WHAT IS NEEDED:
Leaving the pictures out, print the lines from the first line of the listing through the line containing "Dodaj swoje zdanie na ten temat", exactly as they read, and no others.

MATERIAL SHOWN:
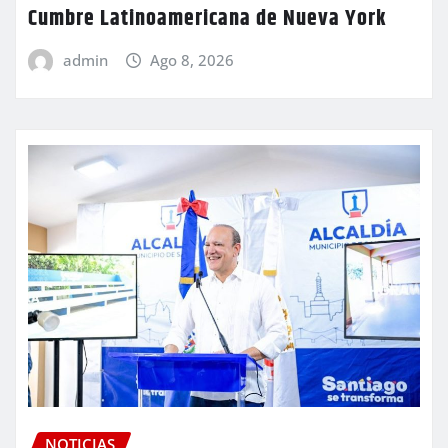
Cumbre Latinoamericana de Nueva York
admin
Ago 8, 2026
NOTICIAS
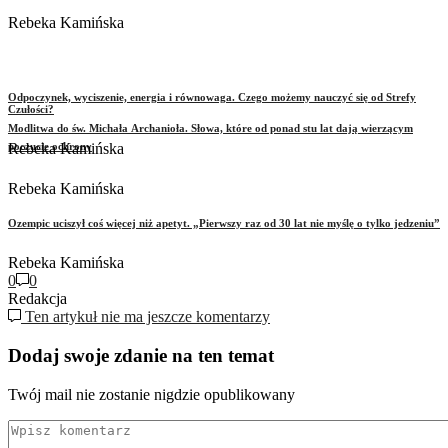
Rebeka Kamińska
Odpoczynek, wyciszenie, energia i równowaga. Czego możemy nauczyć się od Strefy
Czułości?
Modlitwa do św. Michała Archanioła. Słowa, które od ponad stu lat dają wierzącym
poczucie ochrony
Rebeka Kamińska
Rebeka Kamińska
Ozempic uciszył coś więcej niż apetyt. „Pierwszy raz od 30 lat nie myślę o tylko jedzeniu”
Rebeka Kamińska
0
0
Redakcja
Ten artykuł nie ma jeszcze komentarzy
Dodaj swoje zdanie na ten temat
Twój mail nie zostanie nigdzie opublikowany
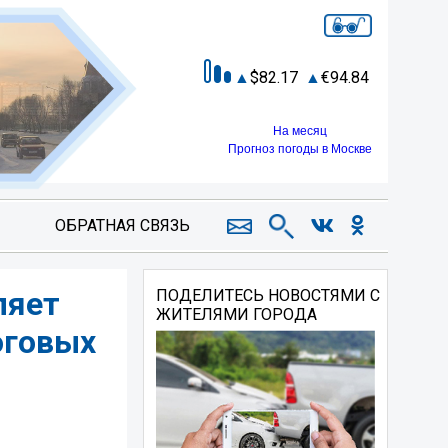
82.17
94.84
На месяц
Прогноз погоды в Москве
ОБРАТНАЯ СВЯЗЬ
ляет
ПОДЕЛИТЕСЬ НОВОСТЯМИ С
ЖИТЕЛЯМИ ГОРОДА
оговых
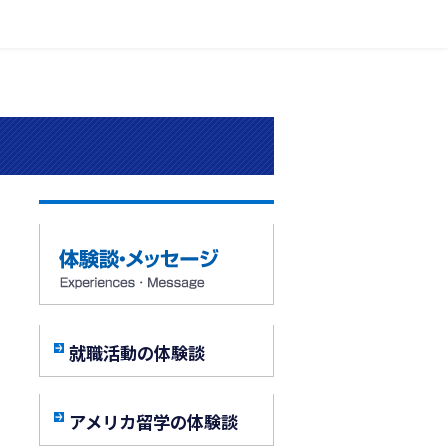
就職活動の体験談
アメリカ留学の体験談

TASK OUTPUT:
Cumbre Latinoamericana de Nueva York
admin
Ago 8, 2026
NOTICIAS
Rebeka Kamińska
Odpoczynek, wyciszenie, energia i równowaga. Czego możemy nauczyć się od Strefy
Czułości?
Modlitwa do św. Michała Archanioła. Słowa, które od ponad stu lat dają wierzącym
poczucie ochrony
Rebeka Kamińska
Rebeka Kamińska
Ozempic uciszył coś więcej niż apetyt. „Pierwszy raz od 30 lat nie myślę o tylko jedzeniu”
Rebeka Kamińska
0
0
Redakcja
Ten artykuł nie ma jeszcze komentarzy
Dodaj swoje zdanie na ten temat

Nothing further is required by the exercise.